Какой уже день Лиза встает чуть свет и берется за тщательную уборку, как будто кто-то за ночь насорил, набезобразничал и в доме у нее — вверх дном. Какое-то странное испытывала она чувство, ей казалось, что очень скоро наступит войне конец и вернется в отчий дом сын. Она упрямо не хотела понять того, что происходило вокруг, не воспринимала нелепые, по ее разумению, утверждения людей, будто немцы совсем близко. Нет, говорит она, быть того не может, чтобы допустили фашистов в глубь страны. Но поверить пришлось: потянулись на юг обозы беженцев, отправлялись за Каспий.
Она старалась занять себя и, если не бывала на дежурстве в больнице, где работала и по сей день, находила себе дело, чтобы отвлечься от тревожных мыслей: вновь и вновь убирала в доме, поливала цветы, которые продолжала разводить в палисаднике, подметала во дворе.
И на этот раз Виктор застал мать с веником в руке.
— Боже! Ты ли это, сынок? — Она выронила веник, протянула к сыну руки, а шагнуть к нему не смогла: ноги то ли одеревенели, не слушались, то ли приросли к земле.
— Я, мама. Не узнала?
Виктор сбросил вещмешок и обхватил мать за плечи; щеки ее, чуть потные, горели и пахли солнцем — роднее этих влажных щек для него не было ничего. Он поцеловал ее.

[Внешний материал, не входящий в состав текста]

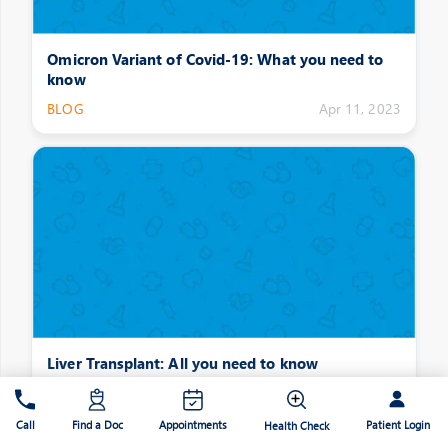
Omicron Variant of Covid-19: What you need to
know
BLOG
Apr 11, 2023
Liver Transplant: All you need to know
BLOG
Apr 11, 2023
Patient Login
Call
Find a Doc
Appointments
Health Check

— Неужто вернулся, сынок? — Она смотрела на него с удивленным недоумением, словно через минуту-другую он исчезнет так же неожиданно, как и появился. — Или как? Я что-то не пойму. — Она пыталась избавиться от наваждения. — Ты ранен? Тебя…

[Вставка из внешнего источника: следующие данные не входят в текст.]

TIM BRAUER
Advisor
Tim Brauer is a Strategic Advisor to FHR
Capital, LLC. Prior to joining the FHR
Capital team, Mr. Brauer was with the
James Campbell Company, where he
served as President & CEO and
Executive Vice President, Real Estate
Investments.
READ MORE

— Все нормально, мама. Успокойся, пожалуйста.
— Как же тогда? Как же ты оказался дома?
— Был ранен. А теперь поправился. Считай, прибыл в отпуск.
— Ты что-то скрываешь, Виктор!
— Ну что ты, мама. С чего ты взяла? Живой. Вот стою перед тобой. Гляди.
— Вижу, что стоишь. А похудел-то как. И седые волосы пробились на висках. Как же так, сынок? Что же это, а?..
Лиза крепилась, но вдруг уткнулась ему в грудь, расплакалась.
— Ну как вы тут? — Он поминутно смотрел в сторону застекленной веранды с нетерпением, полагая: сейчас распахнется дверь и к нему устремятся жена и сынишка.
Однако этого не происходило, а мать, перехватив его беспокойный взгляд, объяснила:
— Чуть свет Надежда уходит на стройку. — И Лиза рассказала о том, что на территории больницы освобожденные от занятий учителя помогали строить дополнительное помещение для раненых, которых с каждым днем становилось все больше а больше, и палаты не в состоянии были вместить сразу стольких. — Работы подходят к концу. Белят стены, красят столярку.
— А как Алексей?
— Спит пострел. Сейчас я его разбужу. — Лиза с удовольствием заговорила о внуке: — Очень за этот год вырос. Ни за что не скажешь, что пошел ему только третий годик. И на тебя похож. Обрадуется — папа приехал! — Она было направилась к веранде, но вдруг остановилась: — Скажи, Виктор, ты на самом деле приехал в отпуск? Только, прошу тебя, говори правду. Твой отец никогда ничего от меня не скрывал. Ты не думай — я человек стойкий. Меня не испугать.